The Apothecary’s Daughter ended just after the Great Fire of London in 1666 and I began to wonder what it would have been like to live in or near the devastated city at that time. An estimated 13,000 houses had been destroyed and 100,000 people made homeless.
How did the fire affect the ordinary man in the street? How did people manage for food and water after their homes were destroyed? Where did they go? Who carried out the rebuilding? How could a love story grow out of the ashes, bringing new hope to my characters? So many questions!
Beginning a novel is like peering into the fog (or smoke in this case!) and catching glimpses of the characters, the settings and the story. The smoke is beginning to clear now and my hero and heroine are already real people in my mind. I’ve written the first 20,000 words of the manuscript,a ten page outline as a starting point and given it a working title of The House of Perfume.

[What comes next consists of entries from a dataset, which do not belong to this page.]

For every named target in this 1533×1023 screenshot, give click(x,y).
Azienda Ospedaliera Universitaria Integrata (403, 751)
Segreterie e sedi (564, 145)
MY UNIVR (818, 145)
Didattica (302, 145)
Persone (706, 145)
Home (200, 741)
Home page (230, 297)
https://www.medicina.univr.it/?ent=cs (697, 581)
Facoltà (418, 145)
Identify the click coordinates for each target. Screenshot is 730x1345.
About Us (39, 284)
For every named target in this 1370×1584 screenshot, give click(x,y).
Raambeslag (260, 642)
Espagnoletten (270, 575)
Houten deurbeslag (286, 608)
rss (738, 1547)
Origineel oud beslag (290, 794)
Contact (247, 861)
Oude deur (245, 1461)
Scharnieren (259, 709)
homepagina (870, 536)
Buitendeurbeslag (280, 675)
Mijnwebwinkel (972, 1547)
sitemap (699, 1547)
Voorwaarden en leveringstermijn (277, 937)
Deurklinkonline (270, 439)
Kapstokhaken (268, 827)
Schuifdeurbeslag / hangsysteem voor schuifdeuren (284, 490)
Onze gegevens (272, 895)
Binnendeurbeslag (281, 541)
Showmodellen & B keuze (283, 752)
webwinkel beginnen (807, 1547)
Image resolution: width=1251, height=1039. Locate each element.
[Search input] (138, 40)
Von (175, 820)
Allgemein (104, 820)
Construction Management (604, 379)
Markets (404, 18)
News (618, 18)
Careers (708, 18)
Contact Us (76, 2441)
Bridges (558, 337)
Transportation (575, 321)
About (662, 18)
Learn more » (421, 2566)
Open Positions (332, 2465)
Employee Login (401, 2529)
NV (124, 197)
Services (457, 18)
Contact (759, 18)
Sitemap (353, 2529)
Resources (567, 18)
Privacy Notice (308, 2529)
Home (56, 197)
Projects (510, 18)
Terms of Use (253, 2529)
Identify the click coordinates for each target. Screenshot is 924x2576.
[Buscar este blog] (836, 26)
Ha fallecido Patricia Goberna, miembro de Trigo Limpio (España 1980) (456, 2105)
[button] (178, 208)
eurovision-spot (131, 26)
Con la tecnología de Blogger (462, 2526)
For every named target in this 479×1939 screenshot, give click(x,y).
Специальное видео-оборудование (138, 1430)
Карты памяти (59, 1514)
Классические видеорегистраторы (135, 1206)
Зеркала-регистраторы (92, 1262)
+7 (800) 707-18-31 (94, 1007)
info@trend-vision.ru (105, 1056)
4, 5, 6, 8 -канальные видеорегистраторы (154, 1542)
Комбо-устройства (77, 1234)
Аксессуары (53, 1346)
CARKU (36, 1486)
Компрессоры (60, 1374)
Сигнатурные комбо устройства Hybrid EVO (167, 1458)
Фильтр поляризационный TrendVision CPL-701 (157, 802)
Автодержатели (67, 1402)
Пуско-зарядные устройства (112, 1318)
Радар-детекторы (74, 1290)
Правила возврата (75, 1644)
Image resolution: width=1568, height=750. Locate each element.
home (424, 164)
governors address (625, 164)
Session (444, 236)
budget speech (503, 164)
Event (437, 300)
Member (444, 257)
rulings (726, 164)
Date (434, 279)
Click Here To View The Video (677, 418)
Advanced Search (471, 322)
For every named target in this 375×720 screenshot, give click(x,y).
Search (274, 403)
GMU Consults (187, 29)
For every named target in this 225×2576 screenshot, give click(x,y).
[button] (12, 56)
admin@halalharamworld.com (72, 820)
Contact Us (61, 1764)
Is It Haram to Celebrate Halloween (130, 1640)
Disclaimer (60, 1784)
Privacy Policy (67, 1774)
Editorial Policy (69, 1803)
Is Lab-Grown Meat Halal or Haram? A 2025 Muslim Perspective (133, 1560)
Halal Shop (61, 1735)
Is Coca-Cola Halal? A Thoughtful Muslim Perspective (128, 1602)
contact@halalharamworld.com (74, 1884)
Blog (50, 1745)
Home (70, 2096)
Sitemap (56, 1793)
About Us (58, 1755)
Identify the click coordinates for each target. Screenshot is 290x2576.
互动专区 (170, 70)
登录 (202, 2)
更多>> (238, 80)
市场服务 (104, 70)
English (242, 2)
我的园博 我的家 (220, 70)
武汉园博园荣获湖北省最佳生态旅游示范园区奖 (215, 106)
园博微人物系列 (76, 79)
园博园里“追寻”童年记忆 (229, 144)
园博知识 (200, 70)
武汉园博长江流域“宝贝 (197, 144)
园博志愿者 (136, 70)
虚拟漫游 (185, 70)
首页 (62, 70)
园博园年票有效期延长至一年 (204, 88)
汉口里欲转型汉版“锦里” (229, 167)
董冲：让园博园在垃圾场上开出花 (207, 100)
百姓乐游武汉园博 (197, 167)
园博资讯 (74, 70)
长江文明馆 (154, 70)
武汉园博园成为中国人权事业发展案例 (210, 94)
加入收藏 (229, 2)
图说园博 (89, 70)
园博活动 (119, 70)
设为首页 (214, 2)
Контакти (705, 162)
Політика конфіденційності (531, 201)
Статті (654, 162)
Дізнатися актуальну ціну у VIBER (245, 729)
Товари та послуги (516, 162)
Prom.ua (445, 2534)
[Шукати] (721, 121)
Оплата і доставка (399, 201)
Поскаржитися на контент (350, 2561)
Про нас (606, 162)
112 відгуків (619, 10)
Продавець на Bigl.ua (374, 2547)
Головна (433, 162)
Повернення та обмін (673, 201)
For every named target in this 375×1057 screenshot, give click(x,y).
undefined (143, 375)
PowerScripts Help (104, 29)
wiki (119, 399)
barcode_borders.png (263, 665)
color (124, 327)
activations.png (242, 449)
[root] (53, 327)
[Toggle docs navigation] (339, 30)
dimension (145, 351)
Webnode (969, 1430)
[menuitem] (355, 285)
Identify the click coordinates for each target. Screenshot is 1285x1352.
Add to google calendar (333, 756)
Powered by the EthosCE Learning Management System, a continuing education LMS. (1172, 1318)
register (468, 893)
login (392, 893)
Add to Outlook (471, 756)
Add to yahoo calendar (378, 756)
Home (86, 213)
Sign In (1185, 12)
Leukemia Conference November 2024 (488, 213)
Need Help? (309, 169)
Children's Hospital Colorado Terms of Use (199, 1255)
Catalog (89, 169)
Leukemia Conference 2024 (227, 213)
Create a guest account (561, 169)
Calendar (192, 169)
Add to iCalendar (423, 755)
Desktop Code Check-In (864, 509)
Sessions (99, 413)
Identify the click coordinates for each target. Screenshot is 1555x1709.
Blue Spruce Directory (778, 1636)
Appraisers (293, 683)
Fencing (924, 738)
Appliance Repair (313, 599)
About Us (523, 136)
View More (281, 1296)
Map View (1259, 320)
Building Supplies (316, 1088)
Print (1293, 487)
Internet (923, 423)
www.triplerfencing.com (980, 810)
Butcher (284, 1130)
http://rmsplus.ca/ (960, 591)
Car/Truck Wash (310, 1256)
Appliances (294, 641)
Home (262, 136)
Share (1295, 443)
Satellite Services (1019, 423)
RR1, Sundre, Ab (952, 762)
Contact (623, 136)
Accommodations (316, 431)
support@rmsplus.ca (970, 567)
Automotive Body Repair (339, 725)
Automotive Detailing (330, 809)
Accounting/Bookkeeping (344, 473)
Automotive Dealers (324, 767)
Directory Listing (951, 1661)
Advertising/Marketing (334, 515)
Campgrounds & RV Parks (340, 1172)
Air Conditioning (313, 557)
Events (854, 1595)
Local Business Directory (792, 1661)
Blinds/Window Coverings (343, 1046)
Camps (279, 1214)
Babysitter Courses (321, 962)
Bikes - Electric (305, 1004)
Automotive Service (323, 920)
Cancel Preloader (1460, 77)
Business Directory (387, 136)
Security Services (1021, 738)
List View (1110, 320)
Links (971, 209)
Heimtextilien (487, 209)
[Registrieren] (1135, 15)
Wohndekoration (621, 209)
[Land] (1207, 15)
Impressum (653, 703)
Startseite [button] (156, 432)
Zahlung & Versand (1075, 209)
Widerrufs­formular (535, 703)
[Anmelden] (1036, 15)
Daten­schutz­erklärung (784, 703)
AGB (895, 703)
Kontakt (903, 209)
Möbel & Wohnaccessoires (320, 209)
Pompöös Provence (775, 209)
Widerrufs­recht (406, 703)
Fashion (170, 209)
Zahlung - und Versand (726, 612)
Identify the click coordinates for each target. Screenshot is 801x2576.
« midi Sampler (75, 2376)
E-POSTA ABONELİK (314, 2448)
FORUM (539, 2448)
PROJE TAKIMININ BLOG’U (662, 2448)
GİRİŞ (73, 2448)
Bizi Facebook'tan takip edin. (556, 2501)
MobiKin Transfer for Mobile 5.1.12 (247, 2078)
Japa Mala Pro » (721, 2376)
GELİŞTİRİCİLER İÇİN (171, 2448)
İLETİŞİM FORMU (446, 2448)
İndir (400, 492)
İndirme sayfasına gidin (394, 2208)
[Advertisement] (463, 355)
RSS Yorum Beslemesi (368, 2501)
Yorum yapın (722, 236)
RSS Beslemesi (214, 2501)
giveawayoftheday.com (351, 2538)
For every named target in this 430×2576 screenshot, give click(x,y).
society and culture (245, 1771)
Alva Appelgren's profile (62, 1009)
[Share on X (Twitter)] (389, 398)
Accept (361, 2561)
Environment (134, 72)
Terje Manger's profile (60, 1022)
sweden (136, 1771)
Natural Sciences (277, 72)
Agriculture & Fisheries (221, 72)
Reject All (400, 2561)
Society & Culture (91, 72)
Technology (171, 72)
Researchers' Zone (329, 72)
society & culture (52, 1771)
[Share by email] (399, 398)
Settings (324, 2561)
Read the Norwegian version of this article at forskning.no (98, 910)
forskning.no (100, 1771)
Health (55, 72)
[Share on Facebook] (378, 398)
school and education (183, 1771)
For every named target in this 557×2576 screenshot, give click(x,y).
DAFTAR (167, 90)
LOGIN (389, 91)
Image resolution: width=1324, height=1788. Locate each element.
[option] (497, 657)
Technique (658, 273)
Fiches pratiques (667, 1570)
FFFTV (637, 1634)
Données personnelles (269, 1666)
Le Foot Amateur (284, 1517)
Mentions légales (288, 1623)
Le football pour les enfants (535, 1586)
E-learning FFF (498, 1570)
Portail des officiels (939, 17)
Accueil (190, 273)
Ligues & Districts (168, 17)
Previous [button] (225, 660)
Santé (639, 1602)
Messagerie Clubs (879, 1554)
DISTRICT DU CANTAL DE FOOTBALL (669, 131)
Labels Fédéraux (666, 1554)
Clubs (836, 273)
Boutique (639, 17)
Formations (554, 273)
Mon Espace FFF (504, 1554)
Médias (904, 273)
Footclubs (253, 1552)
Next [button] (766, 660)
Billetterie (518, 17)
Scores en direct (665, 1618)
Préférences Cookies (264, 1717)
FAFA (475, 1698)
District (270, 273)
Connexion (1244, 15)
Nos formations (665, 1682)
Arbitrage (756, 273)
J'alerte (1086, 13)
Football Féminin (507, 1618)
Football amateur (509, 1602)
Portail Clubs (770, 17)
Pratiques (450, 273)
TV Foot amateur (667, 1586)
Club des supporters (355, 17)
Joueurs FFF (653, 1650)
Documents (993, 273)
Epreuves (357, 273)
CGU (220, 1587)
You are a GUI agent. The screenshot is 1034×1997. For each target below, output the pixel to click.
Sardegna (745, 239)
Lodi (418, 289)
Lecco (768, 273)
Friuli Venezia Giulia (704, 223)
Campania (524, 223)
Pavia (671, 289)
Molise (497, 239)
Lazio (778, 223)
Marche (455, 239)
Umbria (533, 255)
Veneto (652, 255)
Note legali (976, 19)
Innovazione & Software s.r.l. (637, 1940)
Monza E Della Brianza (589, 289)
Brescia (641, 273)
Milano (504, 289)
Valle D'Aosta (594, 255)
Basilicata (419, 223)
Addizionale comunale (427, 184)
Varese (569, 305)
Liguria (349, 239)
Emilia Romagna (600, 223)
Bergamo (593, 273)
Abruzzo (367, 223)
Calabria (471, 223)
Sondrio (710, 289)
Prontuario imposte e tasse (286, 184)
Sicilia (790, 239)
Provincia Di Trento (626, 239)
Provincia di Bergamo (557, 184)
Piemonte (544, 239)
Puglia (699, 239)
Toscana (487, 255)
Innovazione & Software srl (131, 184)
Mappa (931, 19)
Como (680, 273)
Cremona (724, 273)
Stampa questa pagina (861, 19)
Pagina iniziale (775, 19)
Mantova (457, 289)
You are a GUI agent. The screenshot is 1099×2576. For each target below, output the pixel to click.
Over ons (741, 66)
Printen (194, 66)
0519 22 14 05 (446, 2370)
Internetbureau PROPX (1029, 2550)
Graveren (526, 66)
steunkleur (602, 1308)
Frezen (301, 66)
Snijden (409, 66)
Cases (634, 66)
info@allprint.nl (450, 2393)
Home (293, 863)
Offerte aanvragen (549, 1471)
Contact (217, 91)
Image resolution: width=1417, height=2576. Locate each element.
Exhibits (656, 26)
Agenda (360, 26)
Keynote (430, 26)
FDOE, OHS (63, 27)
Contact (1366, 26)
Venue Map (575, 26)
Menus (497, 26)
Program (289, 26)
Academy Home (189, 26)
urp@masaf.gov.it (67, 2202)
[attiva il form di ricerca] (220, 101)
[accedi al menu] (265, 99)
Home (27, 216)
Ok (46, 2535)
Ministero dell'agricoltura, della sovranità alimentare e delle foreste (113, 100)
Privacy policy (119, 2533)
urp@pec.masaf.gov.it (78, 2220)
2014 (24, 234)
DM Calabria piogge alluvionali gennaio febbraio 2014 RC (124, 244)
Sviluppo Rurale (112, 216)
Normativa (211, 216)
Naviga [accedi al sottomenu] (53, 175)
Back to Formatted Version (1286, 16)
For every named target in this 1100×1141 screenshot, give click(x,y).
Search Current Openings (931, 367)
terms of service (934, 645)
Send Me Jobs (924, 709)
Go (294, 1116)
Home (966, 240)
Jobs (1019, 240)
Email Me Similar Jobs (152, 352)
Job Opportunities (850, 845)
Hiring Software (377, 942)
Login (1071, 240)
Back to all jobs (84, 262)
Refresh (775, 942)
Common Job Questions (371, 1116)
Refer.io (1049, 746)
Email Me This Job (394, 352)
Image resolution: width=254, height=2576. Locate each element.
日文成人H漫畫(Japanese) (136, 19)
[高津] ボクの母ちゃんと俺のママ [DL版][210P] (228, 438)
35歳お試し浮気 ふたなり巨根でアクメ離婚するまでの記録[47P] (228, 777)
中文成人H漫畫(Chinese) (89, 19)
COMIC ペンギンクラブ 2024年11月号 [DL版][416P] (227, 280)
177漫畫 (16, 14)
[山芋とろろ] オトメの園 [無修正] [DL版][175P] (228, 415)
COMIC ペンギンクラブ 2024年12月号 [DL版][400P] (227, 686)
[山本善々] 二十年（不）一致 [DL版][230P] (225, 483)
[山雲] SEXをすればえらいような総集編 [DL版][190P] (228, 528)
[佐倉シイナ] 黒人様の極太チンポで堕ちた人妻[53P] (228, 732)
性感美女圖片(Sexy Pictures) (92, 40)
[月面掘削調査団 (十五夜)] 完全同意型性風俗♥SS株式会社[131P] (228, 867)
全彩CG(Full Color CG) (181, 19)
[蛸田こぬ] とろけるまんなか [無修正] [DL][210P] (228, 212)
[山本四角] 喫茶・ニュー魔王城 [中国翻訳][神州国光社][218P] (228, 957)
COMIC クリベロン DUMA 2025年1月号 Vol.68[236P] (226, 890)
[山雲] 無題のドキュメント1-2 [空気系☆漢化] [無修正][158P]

Kate, my heroine, had an unhappy childhood and she yearns for a home and family of her own but, just as her dream is about to come true, the fire destroys her hopes. My hero, Gabriel, is a blind perfumer and I’m relishing the opportunity of conveying to the reader all the wonderful scents as well as the horrible smells, which were such a part of C17th life. I also have a wonderful villain based on the property speculator people loved to hate at that time. Spectacularly named If-Jesus-Had-Not-Died-For-The-Thou-Had’st-Been Damn,d Barbon, he was known to his friends as Nicholas. And who can blame him for that!
My day job is interesting and absorbing but, nevertheless, part of my mind remains in the C17th as I’m busy at work. It’s interesting how ideas simmer away on the back-burner and then come to the fore as soon as I return home, full of enthusiasm to fire up the laptop and write.
It’s early days to know if The House of Perfume will be published but, whatever happens, I will finish writing the story, if only to find out how Kate and Gabriel solve all their difficulties.